━━━ Information given
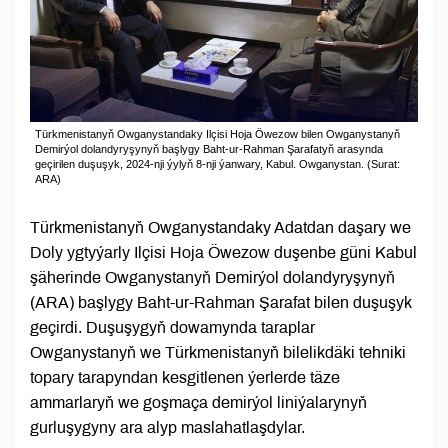
Türkmenistanyň Owganystandaky Ilçisi Hoja Öwezow bilen Owganystanyň
Demirýol dolandyryşynyň başlygy Baht-ur-Rahman Şarafatyň arasynda
geçirilen duşuşyk, 2024-nji ýylyň 8-nji ýanwary, Kabul. Owganystan. (Surat:
ARA)
Türkmenistanyň Owganystandaky Adatdan daşary we
Doly ygtyýarly Ilçisi Hoja Öwezow duşenbe güni Kabul
şäherinde Owganystanyň Demirýol dolandyryşynyň
(ARA) başlygy Baht-ur-Rahman Şarafat bilen duşuşyk
geçirdi. Duşuşygyň dowamynda taraplar
Owganystanyň we Türkmenistanyň bilelikdäki tehniki
topary tarapyndan kesgitlenen ýerlerde täze
ammarlaryň we goşmaça demirýol liniýalarynyň
gurluşygyny ara alyp maslahatlaşdylar.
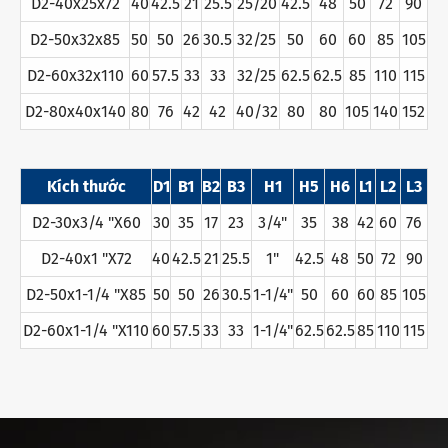
D2-40x25x72
40
42.5
21
25.5
25/20
42.5
48
50
72
90
D2-50x32x85
50
50
26
30.5
32/25
50
60
60
85
105
D2-60x32x110
60
57.5
33
33
32/25
62.5
62.5
85
110
115
D2-80x40x140
80
76
42
42
40/32
80
80
105
140
152
Kích thước
D1
B1
B2
B3
H1
H5
H6
L1
L2
L3
D2-30x3/4 "X60
30
35
17
23
3/4"
35
38
42
60
76
D2-40x1 "X72
40
42.5
21
25.5
1"
42.5
48
50
72
90
D2-50x1-1/4 "X85
50
50
26
30.5
1-1/4"
50
60
60
85
105
D2-60x1-1/4 "X110
60
57.5
33
33
1-1/4"
62.5
62.5
85
110
115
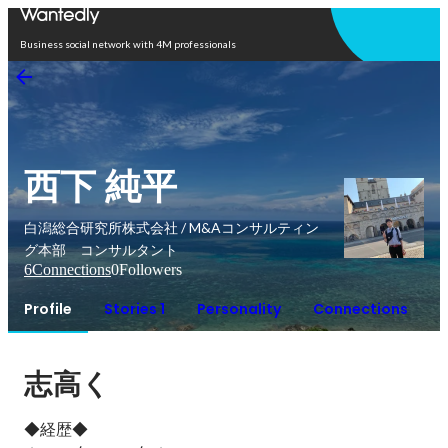
Open in app
Business social network with 4M professionals
西下 純平
白潟総合研究所株式会社 / M&Aコンサルティン
グ本部 コンサルタント
6
Connections
0
Followers
Profile
Stories 1
Personality
Connections
志高く
◆経歴◆
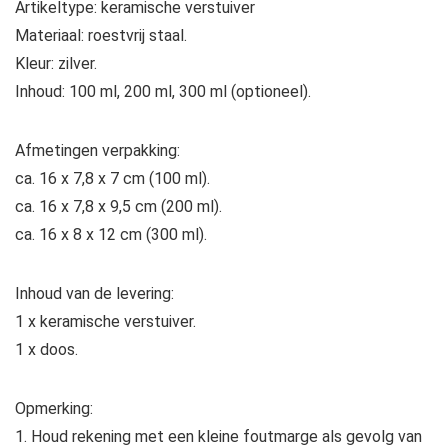
Artikeltype: keramische verstuiver
Materiaal: roestvrij staal.
Kleur: zilver.
Inhoud: 100 ml, 200 ml, 300 ml (optioneel).
Afmetingen verpakking:
ca. 16 x 7,8 x 7 cm (100 ml).
ca. 16 x 7,8 x 9,5 cm (200 ml).
ca. 16 x 8 x 12 cm (300 ml).
Inhoud van de levering:
1 x keramische verstuiver.
1 x doos.
Opmerking:
1. Houd rekening met een kleine foutmarge als gevolg van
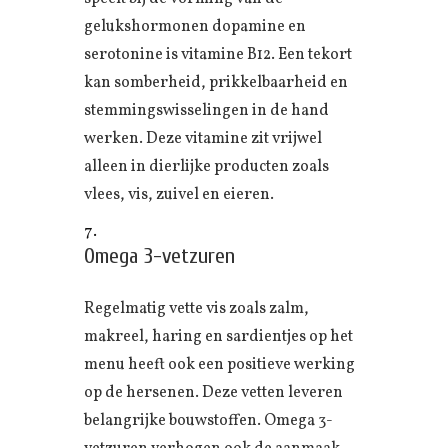
gelukshormonen dopamine en
serotonine is vitamine B12. Een tekort
kan somberheid, prikkelbaarheid en
stemmingswisselingen in de hand
werken. Deze vitamine zit vrijwel
alleen in dierlijke producten zoals
vlees, vis, zuivel en eieren.
Omega 3-vetzuren
Regelmatig vette vis zoals zalm,
makreel, haring en sardientjes op het
menu heeft ook een positieve werking
op de hersenen. Deze vetten leveren
belangrijke bouwstoffen. Omega 3-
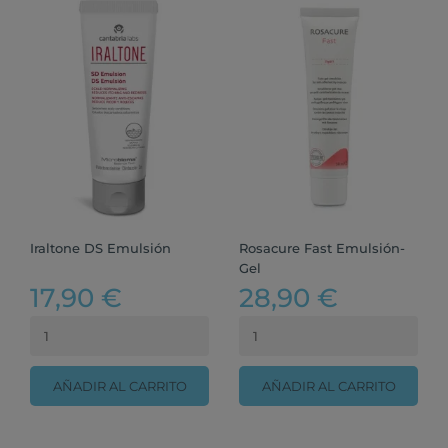
Iraltone DS Emulsión
Rosacure Fast Emulsión-
Gel
17,90 €
28,90 €
AÑADIR AL CARRITO
AÑADIR AL CARRITO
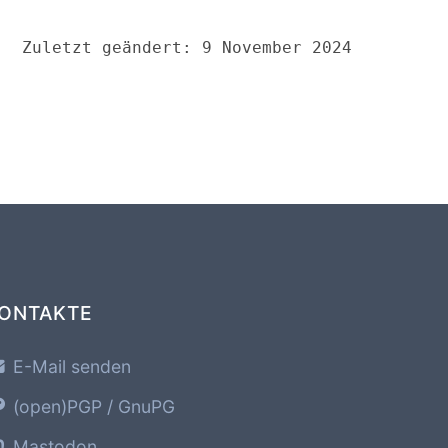
Zuletzt geändert: 9 November 2024
ONTAKTE
E-Mail senden
(open)PGP / GnuPG
Mastodon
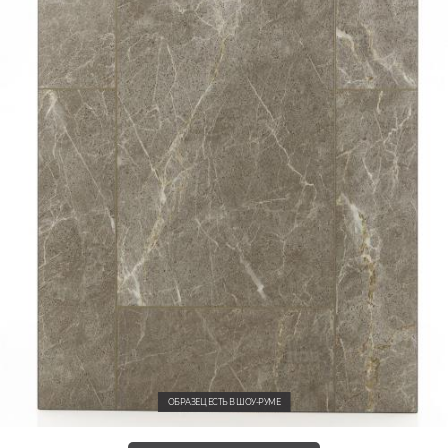
ОБРАЗЕЦ ЕСТЬ В ШОУ-РУМЕ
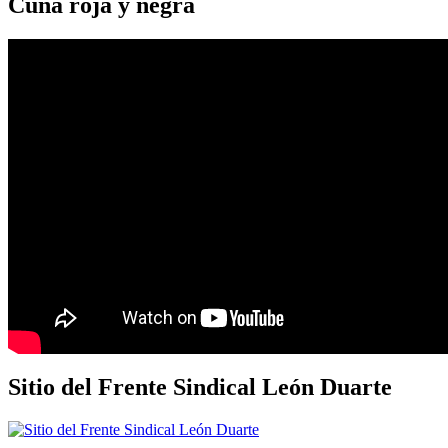
Cuna roja y negra
Sitio del Frente Sindical León Duarte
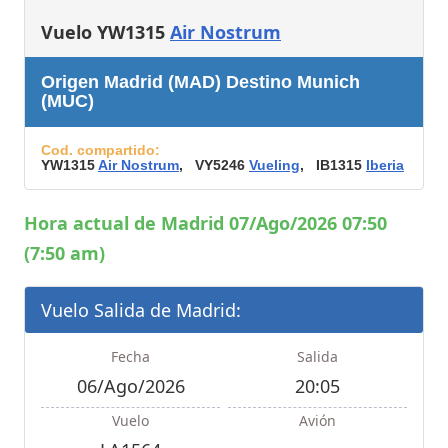
Vuelo YW1315
Air Nostrum
Origen Madrid (MAD) Destino Munich
(MUC)
Cod. compartido:
YW1315
Air Nostrum
, VY5246
Vueling
, IB1315
Iberia
Hora actual de Madrid 07/Ago/2026 07:50
(7:50 am)
Vuelo Salida de Madrid:
Fecha
Salida
06/Ago/2026
20:05
Vuelo
Avión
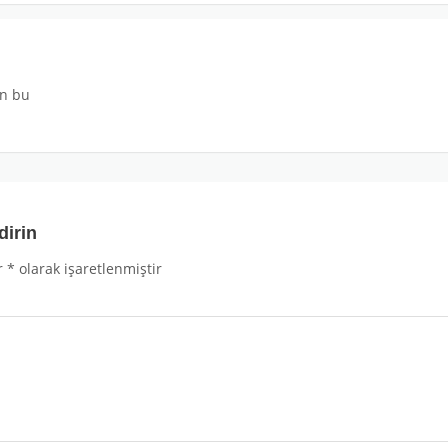
an bu
dirin
r
*
olarak işaretlenmiştir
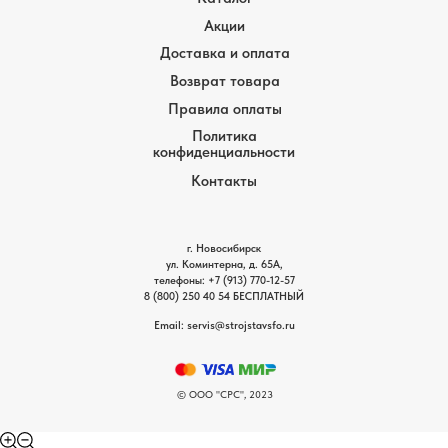
Акции
Доставка и оплата
Возврат товара
Правила оплаты
Политика
конфиденциальности
Контакты
г. Новосибирск
ул. Коминтерна, д. 65А,
телефоны:
+7 (913) 770-12-5
7
8 (800) 250 40 54
БЕСПЛАТНЫЙ
Email: servis
@strojstavsfo.ru
© ООО "СРС", 2023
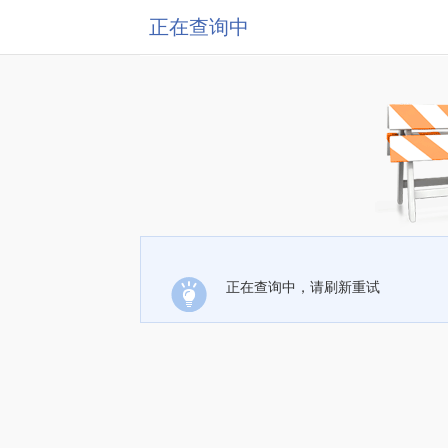
正在查询中
正在查询中，请刷新重试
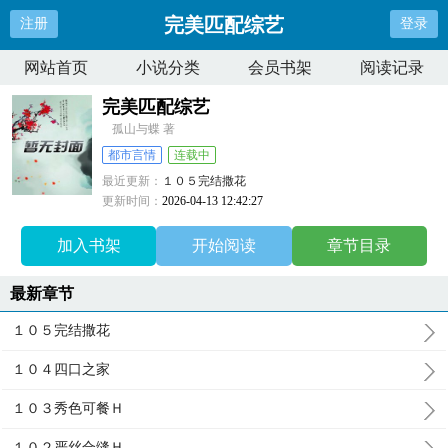
完美匹配综艺
注册
登录
网站首页
小说分类
会员书架
阅读记录
完美匹配综艺
孤山与蝶 著
都市言情
连载中
最近更新：
１０５完结撒花
更新时间：
2026-04-13 12:42:27
加入书架
开始阅读
章节目录
最新章节
１０５完结撒花
１０４四口之家
１０３秀色可餐Ｈ
１０２严丝合缝Ｈ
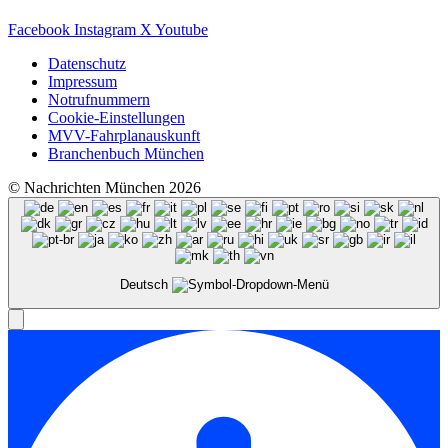
Facebook
Instagram
X
Youtube
Datenschutz
Impressum
Notrufnummern
Cookie-Einstellungen
MVV-Fahrplanauskunft
Branchenbuch München
© Nachrichten München 2026
Deutsch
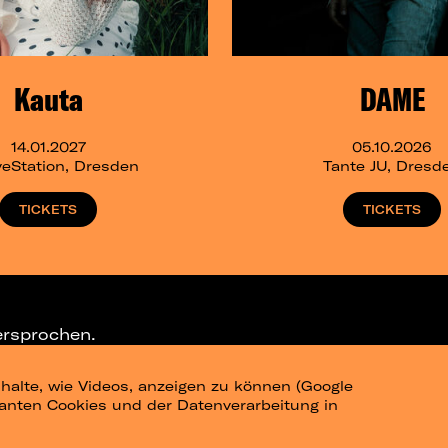
Kauta
DAME
14.01.2027
05.10.2026
eStation, Dresden
Tante JU, Dresd
TICKETS
TICKETS
ersprochen.
halte, wie Videos, anzeigen zu können (Google
ELEGRAM-CHANNEL
levanten Cookies und der Datenverarbeitung in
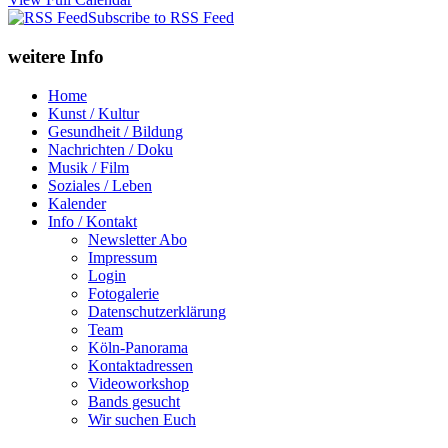
Subscribe to RSS Feed
weitere Info
Home
Kunst / Kultur
Gesundheit / Bildung
Nachrichten / Doku
Musik / Film
Soziales / Leben
Kalender
Info / Kontakt
Newsletter Abo
Impressum
Login
Fotogalerie
Datenschutzerklärung
Team
Köln-Panorama
Kontaktadressen
Videoworkshop
Bands gesucht
Wir suchen Euch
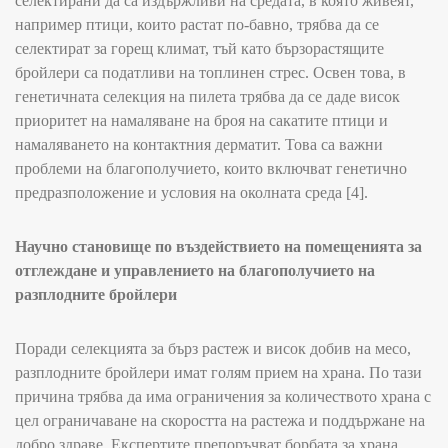
селектирани да са издържливи на средата, в която живеят,
например птици, които растат по-бавно, трябва да се
селектират за горещ климат, тъй като бързорастящите
бройлери са податливи на топлинен стрес. Освен това, в
генетичната селекция на пилета трябва да се даде висок
приоритет на намаляване на броя на сакатите птици и
намаляването на контактния дерматит. Това са важни
проблеми на благополучието, които включват генетично
предразположение и условия на околната среда [4].
Научно становище по въздействието на помещенията за
отглеждане и управлението на благополучието на
разплодните бройлери
Поради селекцията за бърз растеж и висок добив на месо,
разплодните бройлери имат голям прием на храна. По тази
причина трябва да има ограничения за количеството храна с
цел ограничаване на скоростта на растежа и поддържане на
добро здраве. Експертите препоръчват борбата за храна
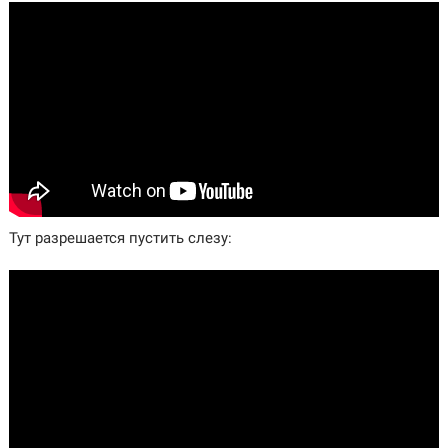
Тут разрешается пустить слезу:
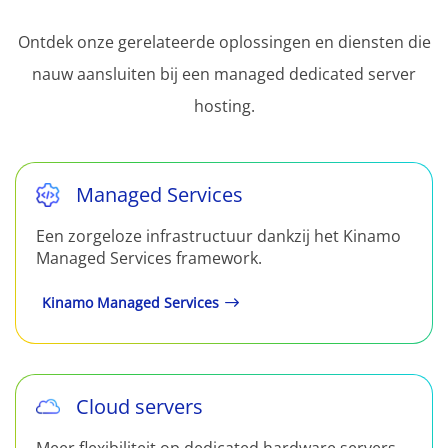
Ontdek onze gerelateerde oplossingen en diensten die
nauw aansluiten bij een managed dedicated server
hosting.
Managed Services
Een zorgeloze infrastructuur dankzij het Kinamo
Managed Services framework.
Kinamo Managed Services
Cloud servers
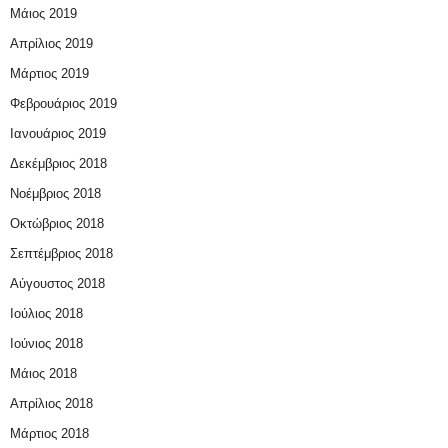
Μάιος 2019
Απρίλιος 2019
Μάρτιος 2019
Φεβρουάριος 2019
Ιανουάριος 2019
Δεκέμβριος 2018
Νοέμβριος 2018
Οκτώβριος 2018
Σεπτέμβριος 2018
Αύγουστος 2018
Ιούλιος 2018
Ιούνιος 2018
Μάιος 2018
Απρίλιος 2018
Μάρτιος 2018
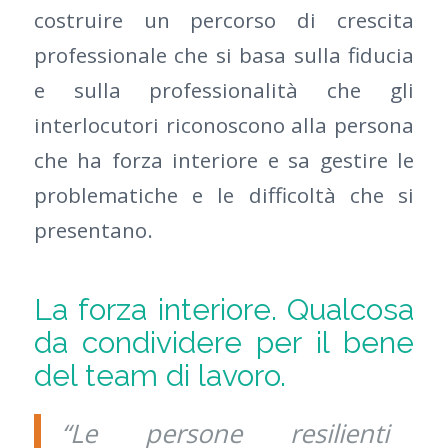
costruire un percorso di crescita
professionale che si basa sulla fiducia
e sulla professionalità che gli
interlocutori riconoscono alla persona
che ha forza interiore e sa gestire le
problematiche e le difficoltà che si
presentano.
La forza interiore. Qualcosa
da condividere per il bene
del team di lavoro.
“Le persone resilienti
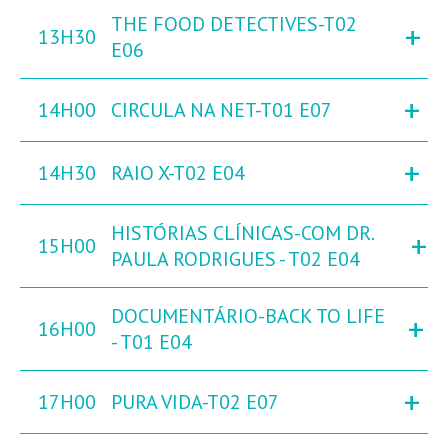
THE FOOD DETECTIVES-T02
+
13H30
E06
+
14H00
CIRCULA NA NET-T01 E07
+
14H30
RAIO X-T02 E04
HISTÓRIAS CLÍNICAS-COM DR.
+
15H00
PAULA RODRIGUES - T02 E04
DOCUMENTÁRIO-BACK TO LIFE
+
16H00
- T01 E04
+
17H00
PURA VIDA-T02 E07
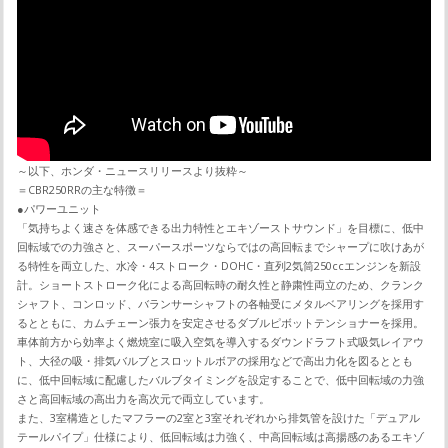
～以下、ホンダ・ニュースリリースより抜粋～
＝CBR250RRの主な特徴＝
●パワーユニット
「気持ちよく速さを体感できる出力特性とエキゾーストサウンド」を目標に、低中
回転域での力強さと、スーパースポーツならではの高回転までシャープに吹けあが
る特性を両立した、水冷・4ストローク・DOHC・直列2気筒250ccエンジンを新設
計。ショートストローク化による高回転時の耐久性と静粛性両立のため、クランク
シャフト、コンロッド、バランサーシャフトの各軸受にメタルベアリングを採用す
るとともに、カムチェーン張力を安定させるダブルピボットテンショナーを採用。
車体前方から効率よく燃焼室に吸入空気を導入するダウンドラフト式吸気レイアウ
ト、大径の吸・排気バルブとスロットルボアの採用などで高出力化を図るととも
に、低中回転域に配慮したバルブタイミングを設定することで、低中回転域の力強
さと高回転域の高出力を高次元で両立しています。
また、3室構造としたマフラーの2室と3室それぞれから排気管を設けた「デュアル
テールパイプ」仕様により、低回転域は力強く、中高回転域は高揚感のあるエキゾ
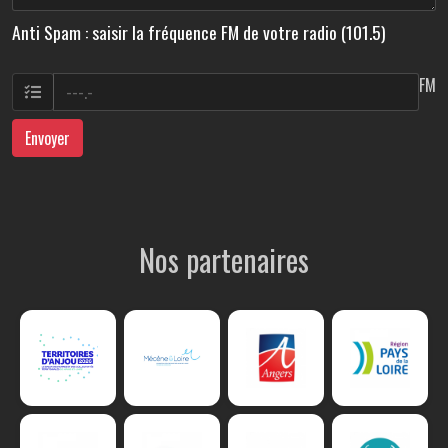
Anti Spam : saisir la fréquence FM de votre radio (101.5)
FM
Envoyer
Nos partenaires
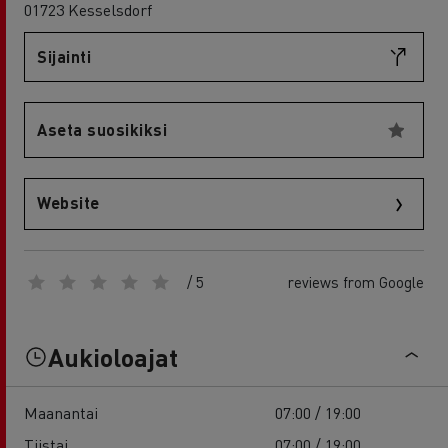
01723 Kesselsdorf
Sijainti
Aseta suosikiksi
Website
/ 5
reviews from Google
Aukioloajat
Maanantai
07:00 / 19:00
Tiistai
07:00 / 19:00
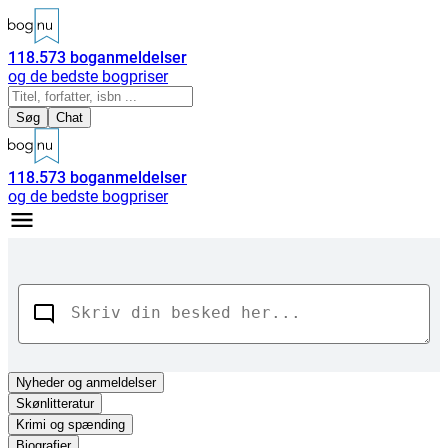
118.573
boganmeldelser
og de bedste bogpriser
Søg
Chat
118.573
boganmeldelser
og de bedste bogpriser
Nyheder
og anmeldelser
Skønlitteratur
Krimi og spænding
Biografier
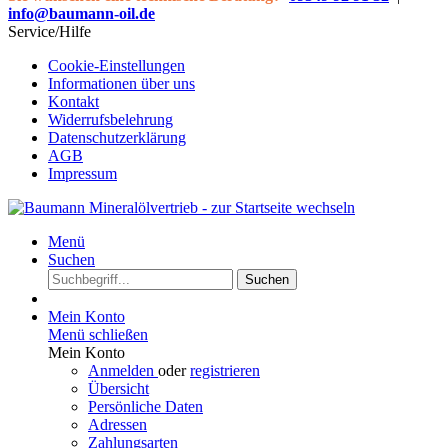
info@baumann-oil.de
Service/Hilfe
Cookie-Einstellungen
Informationen über uns
Kontakt
Widerrufsbelehrung
Datenschutzerklärung
AGB
Impressum
Menü
Suchen
Suchen
Mein Konto
Menü schließen
Mein Konto
Anmelden
oder
registrieren
Übersicht
Persönliche Daten
Adressen
Zahlungsarten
━━━━━━
◆ Work item: What is needed is the number of lines in the data that contain "Emulsión", given with nothing else.

◆ Response for this exercise: 2